Palliative care is designed to help patients and families facing a life-threatening illness. It is meant to assist persons who are ill to achieve the best possible quality of life. Palliative care is also referred to as end-of-life, or comfort care, but it is in fact a philosophy of care.
Palliative care focuses on providing relief from the symptoms and stress of a serious illness. The goal is to improve quality of life for both the patient and the family.
Palliative care teams are composed of specially-trained doctors, nurses, social workers, chaplains and other specialists who work with a patient’s doctors to provide holistic support. It is appropriate at any age and at any stage in a serious illness and can be provided along with curative treatment.

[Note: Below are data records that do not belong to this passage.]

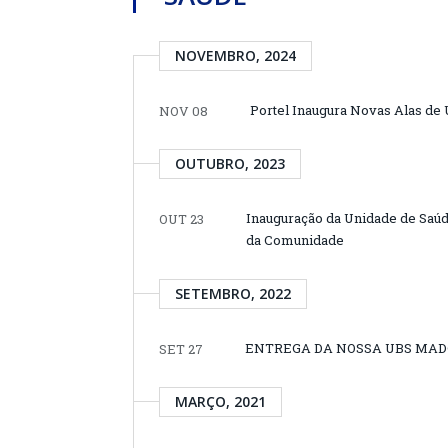
NOVEMBRO, 2024
Portel Inaugura Novas Alas de
NOV 08
OUTUBRO, 2023
Inauguração da Unidade de Saú
OUT 23
da Comunidade
SETEMBRO, 2022
ENTREGA DA NOSSA UBS MA
SET 27
MARÇO, 2021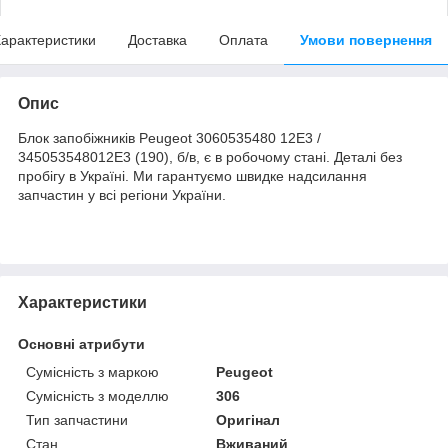
арактеристики
Доставка
Оплата
Умови повернення
Опис
Блок запобіжників Peugeot 3060535480 12E3 /
345053548012E3 (190), б/в, є в робочому стані. Деталі без
пробігу в Україні. Ми гарантуємо швидке надсилання
запчастин у всі регіони України.
Характеристики
Основні атрибути
Сумісність з маркою
Peugeot
Сумісність з моделлю
306
Тип запчастини
Оригінал
Стан
Вживаний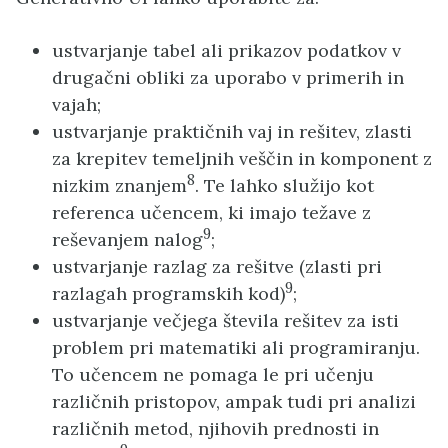
ustvarjanje tabel ali prikazov podatkov v
drugačni obliki za uporabo v primerih in
vajah;
ustvarjanje praktičnih vaj in rešitev, zlasti
za krepitev temeljnih veščin in komponent z
8
nizkim znanjem
. Te lahko služijo kot
referenca učencem, ki imajo težave z
9
reševanjem nalog
;
ustvarjanje razlag za rešitve (zlasti pri
9
razlagah programskih kod)
;
ustvarjanje večjega števila rešitev za isti
problem pri matematiki ali programiranju.
To učencem ne pomaga le pri učenju
različnih pristopov, ampak tudi pri analizi
različnih metod, njihovih prednosti in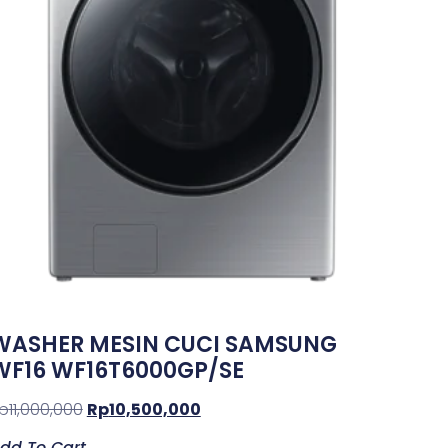
WASHER MESIN CUCI SAMSUNG
WF16 WF16T6000GP/SE
p
11,000,000
Rp
10,500,000
dd To Cart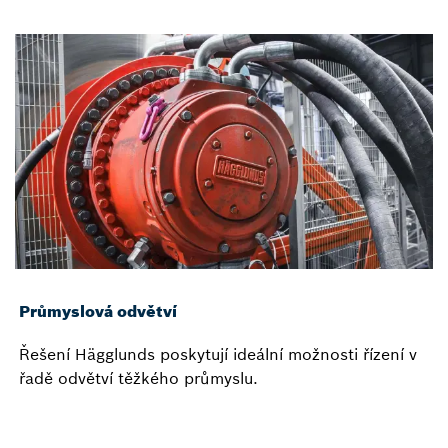
Průmyslová odvětví
Řešení Hägglunds poskytují ideální možnosti řízení v
řadě odvětví těžkého průmyslu.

When deciding on whether it is time to begin palliative care, it is important to have a discussion with your health care providers who can provide input and guidance about what is available to you.
2. Isn’t palliative care the same as assisted-suicide (Medical Assistance in Dying)?
No, palliative care is treatment of the various factors that can impact a person who is seriously ill, but today it is understood as care at the end of life. The goal is to provide relief from difficult symptoms, including things like:
- Shortness of breath
- Loss of appetite
- Problems with sleep
- Spiritual Suffering
Hospice care includes palliative care, as it is care at the end of life. Palliative care however, can be received at any stage of an illness. If you are in need of finding ways to be more comfortable, or to improve your quality of life, palliative care may be of assistance to you.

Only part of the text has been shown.